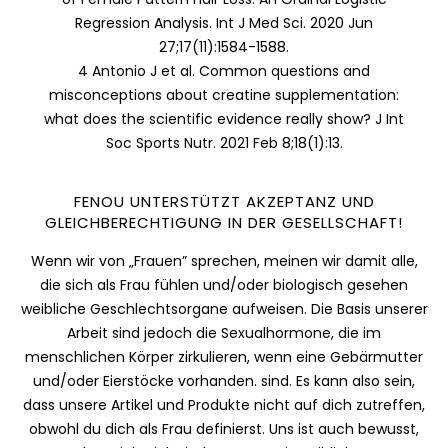
Regression Analysis. Int J Med Sci. 2020 Jun
27;17(11):1584-1588.
4 Antonio J et al. Common questions and
misconceptions about creatine supplementation:
what does the scientific evidence really show? J Int
Soc Sports Nutr. 2021 Feb 8;18(1):13.
FENOU UNTERSTÜTZT AKZEPTANZ UND
GLEICHBERECHTIGUNG IN DER GESELLSCHAFT!
Wenn wir von „Frauen” sprechen, meinen wir damit alle,
die sich als Frau fühlen und/oder biologisch gesehen
weibliche Geschlechtsorgane aufweisen. Die Basis unserer
Arbeit sind jedoch die Sexualhormone, die im
menschlichen Körper zirkulieren, wenn eine Gebärmutter
und/oder Eierstöcke vorhanden. sind. Es kann also sein,
dass unsere Artikel und Produkte nicht auf dich zutreffen,
obwohl du dich als Frau definierst. Uns ist auch bewusst,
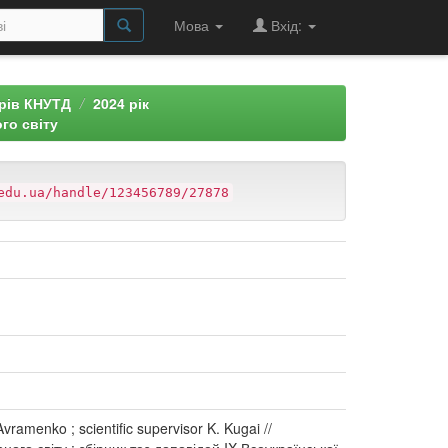
Мова
Вхід:
арів КНУТД
2024 рік
го світу
edu.ua/handle/123456789/27878
Avramenko ; scientific supervisor K. Kugai //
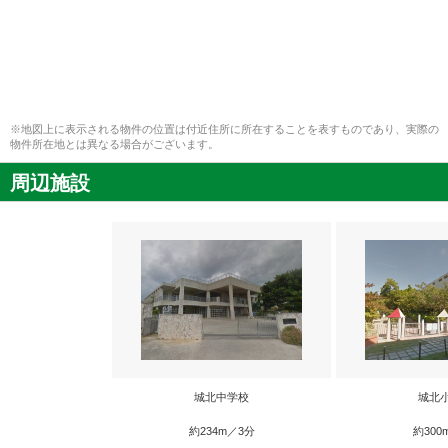
※地図上に表示される物件の位置は付近住所に所在することを表すものであり、実際の
物件所在地とは異なる場合がございます。
周辺施設
城北中学校
城北
約234m／3分
約300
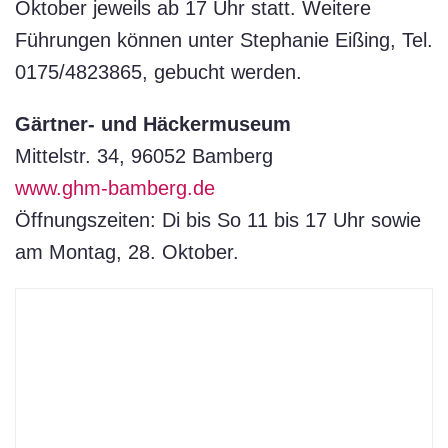
Oktober jeweils ab 17 Uhr statt. Weitere
Führungen können unter Stephanie Eißing, Tel.
0175/4823865, gebucht werden.
Gärtner- und Häckermuseum
Mittelstr. 34, 96052 Bamberg
www.ghm-bamberg.de
Öffnungszeiten: Di bis So 11 bis 17 Uhr sowie
am Montag, 28. Oktober.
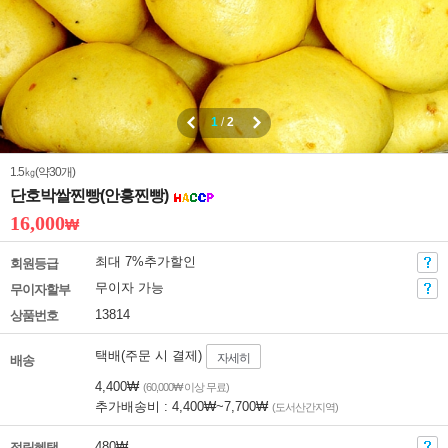
1
/
2
1.5㎏(약30개)
단호박쌀찐빵(안흥찐빵)
16,000
₩
최대 7%추가할인
회원등급
무이자 가능
무이자할부
13814
상품번호
택배(주문 시 결제)
자세히
배송
4,400₩
(60,000₩ 이상 무료)
추가배송비 : 4,400₩~7,700₩
(도서산간지역)
480₩
적립혜택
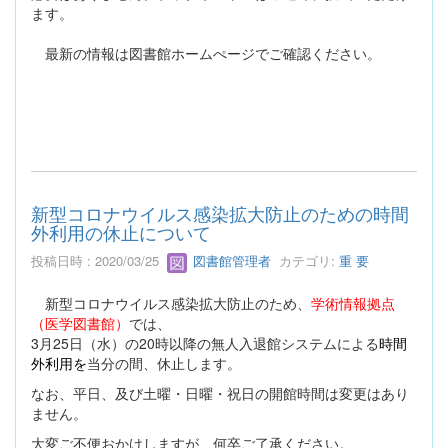
ます。
最新の情報は図書館ホームぺージでご確認ください。
新型コロナウイルス感染拡大防止のための時間
外利用の休止について
投稿日時 : 2020/03/25
図書館管理者
カテゴリ:
重 要
新型コロナウイルス感染拡大防止のため、
学術情報拠点
（医学図書館）
では、
3月25日（水）の20時以降の無人入退館システムによる
時間
外利用を
当分の間、休止します。
なお、平日、及び土曜・日曜・祝日の開館時間は変更はあり
ません。
大変ご不便おかけしますが、何卒ご了承ください。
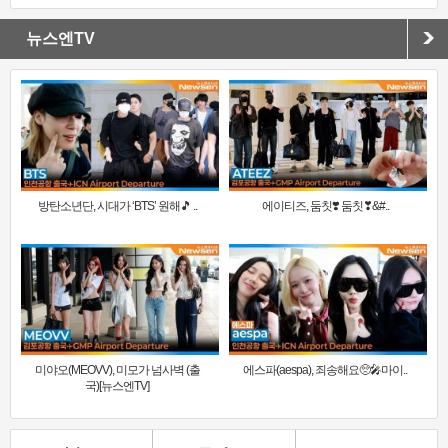
뉴스엔TV
방탄소년단, 시대가 ‘BTS’ 원해🎵 ..
에이티즈, 둠칫❣️ 둠칫❣&#..
미야오(MEOVV), 미모가 넘사벽 (출
에스파(aespa), 죄송해요🥺🎤마이..
국)[뉴스엔TV]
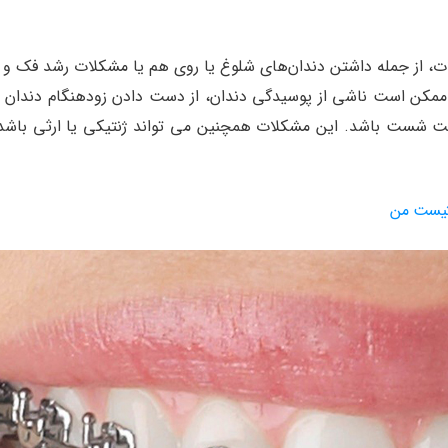
ات، از جمله داشتن دندان‌های شلوغ یا روی هم یا مشکلات رشد فک و 
 ممکن است ناشی از پوسیدگی دندان، از دست دادن زودهنگام دندان 
ت شست باشد. این مشکلات همچنین می تواند ژنتیکی یا ارثی باشد،
دنتیست من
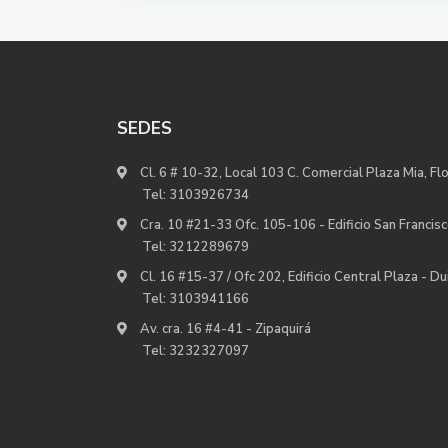
SEDES
Cl. 6 # 10-32, Local 103 C. Comercial Plaza Mia, Fl
Tel:
3103926734
Cra. 10 #21-33 Ofc. 105-106 - Edificio San Francisc
Tel:
3212289679
Cl. 16 #15-37 / Ofc 202, Edificio Central Plaza - D
Tel:
3103941166
Av. cra. 16 #4-41 - Zipaquirá
Tel:
3232327097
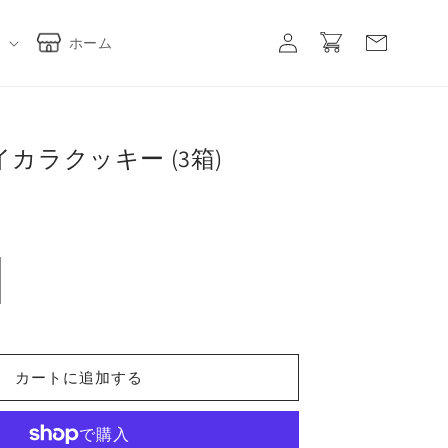
ロ
カ
グ
ー
ホーム
イ
ト
ン
カラクッキー (3箱)
カートに追加する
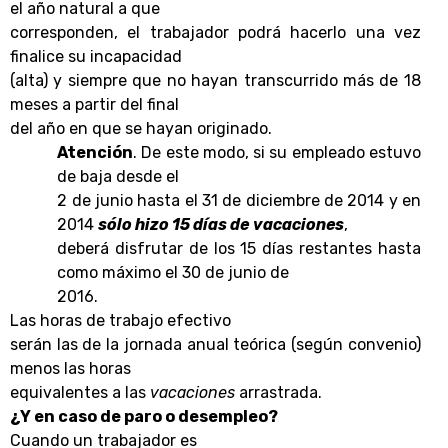
el año natural a que
corresponden, el trabajador podrá hacerlo una vez
finalice su incapacidad
(alta) y siempre que no hayan transcurrido más de 18
meses a partir del final
del año en que se hayan originado.
Atención
. De este modo, si su empleado estuvo
de baja desde el
2 de junio hasta el 31 de diciembre de 2014 y en
2014
sólo hizo 15 días de
vacaciones
,
deberá disfrutar de los 15 días restantes hasta
como máximo el 30 de junio de
2016.
Las horas de trabajo efectivo
serán las de la jornada anual teórica (según convenio)
menos las horas
equivalentes a las
vacaciones
arrastrada.
¿Y en caso de paro o desempleo?
Cuando un trabajador es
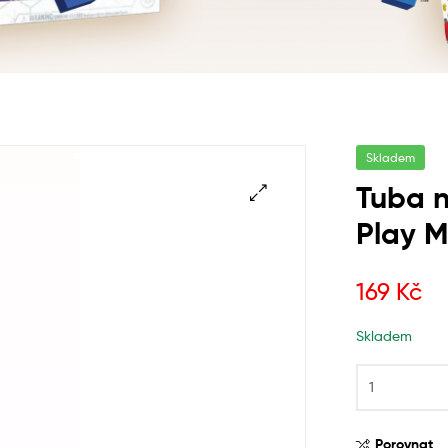
Skladem
Tuba n
Play M
169
Kč
Skladem
Porovnat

# # # # #

The reply should hold every entry above, given again exactly, but not a single picture.

*Response to this task*:
Regression Analysis. Int J Med Sci. 2020 Jun
27;17(11):1584-1588.
4 Antonio J et al. Common questions and
misconceptions about creatine supplementation:
what does the scientific evidence really show? J Int
Soc Sports Nutr. 2021 Feb 8;18(1):13.
FENOU UNTERSTÜTZT AKZEPTANZ UND
GLEICHBERECHTIGUNG IN DER GESELLSCHAFT!
Wenn wir von „Frauen” sprechen, meinen wir damit alle,
die sich als Frau fühlen und/oder biologisch gesehen
weibliche Geschlechtsorgane aufweisen. Die Basis unserer
Arbeit sind jedoch die Sexualhormone, die im
menschlichen Körper zirkulieren, wenn eine Gebärmutter
und/oder Eierstöcke vorhanden. sind. Es kann also sein,
dass unsere Artikel und Produkte nicht auf dich zutreffen,
obwohl du dich als Frau definierst. Uns ist auch bewusst,
Мова
Вхід:
арів КНУТД
2024 рік
го світу
edu.ua/handle/123456789/27878
Avramenko ; scientific supervisor K. Kugai //
※地図上に表示される物件の位置は付近住所に所在することを表すものであり、実際の
物件所在地とは異なる場合がございます。
周辺施設
城北中学校
城北
約234m／3分
約300
Oktober jeweils ab 17 Uhr statt. Weitere
Führungen können unter Stephanie Eißing, Tel.
0175/4823865, gebucht werden.
Gärtner- und Häckermuseum
Mittelstr. 34, 96052 Bamberg
www.ghm-bamberg.de
Öffnungszeiten: Di bis So 11 bis 17 Uhr sowie
am Montag, 28. Oktober.
1
/
2
1.5㎏(약30개)
단호박쌀찐빵(안흥찐빵)
16,000
₩
최대 7%추가할인
회원등급
무이자 가능
무이자할부
13814
상품번호
택배(주문 시 결제)
자세히
배송
4,400₩
(60,000₩ 이상 무료)
추가배송비 : 4,400₩~7,700₩
(도서산간지역)
480₩
적립혜택
ます。
最新の情報は図書館ホームぺージでご確認ください。
新型コロナウイルス感染拡大防止のための時間
外利用の休止について
投稿日時 : 2020/03/25
図書館管理者
カテゴリ:
重 要
新型コロナウイルス感染拡大防止のため、
学術情報拠点
（医学図書館）
では、
3月25日（水）の20時以降の無人入退館システムによる
時間
外利用を
当分の間、休止します。
なお、平日、及び土曜・日曜・祝日の開館時間は変更はあり
ません。
大変ご不便おかけしますが、何卒ご了承ください。
뉴스엔TV
방탄소년단, 시대가 ‘BTS’ 원해🎵 ..
에이티즈, 둠칫❣️ 둠칫❣&#..
미야오(MEOVV), 미모가 넘사벽 (출
에스파(aespa), 죄송해요🥺🎤마이..
국)[뉴스엔TV]
ات، از جمله داشتن دندان‌های شلوغ یا روی هم یا مشکلات رشد فک و 
 ممکن است ناشی از پوسیدگی دندان، از دست دادن زودهنگام دندان 
ت شست باشد. این مشکلات همچنین می تواند ژنتیکی یا ارثی باشد،
دنتیست من
SEDES
Cl. 6 # 10-32, Local 103 C. Comercial Plaza Mia, Fl
Tel:
3103926734
Cra. 10 #21-33 Ofc. 105-106 - Edificio San Francisc
Tel:
3212289679
Cl. 16 #15-37 / Ofc 202, Edificio Central Plaza - D
Tel:
3103941166
Av. cra. 16 #4-41 - Zipaquirá
Tel:
3232327097
ロ
カ
グ
ー
ホーム
イ
ト
ン
カラクッキー (3箱)
カートに追加する
el año natural a que
corresponden, el trabajador podrá hacerlo una vez
finalice su incapacidad
(alta) y siempre que no hayan transcurrido más de 18
meses a partir del final
del año en que se hayan originado.
Atención
. De este modo, si su empleado estuvo
de baja desde el
2 de junio hasta el 31 de diciembre de 2014 y en
2014
sólo hizo 15 días de
vacaciones
,
deberá disfrutar de los 15 días restantes hasta
como máximo el 30 de junio de
2016.
Las horas de trabajo efectivo
serán las de la jornada anual teórica (según convenio)
menos las horas
equivalentes a las
vacaciones
arrastrada.
¿Y en caso de paro o desempleo?
Cuando un trabajador es
Skladem
Tuba n
Play M
169
Kč
Skladem
Porovnat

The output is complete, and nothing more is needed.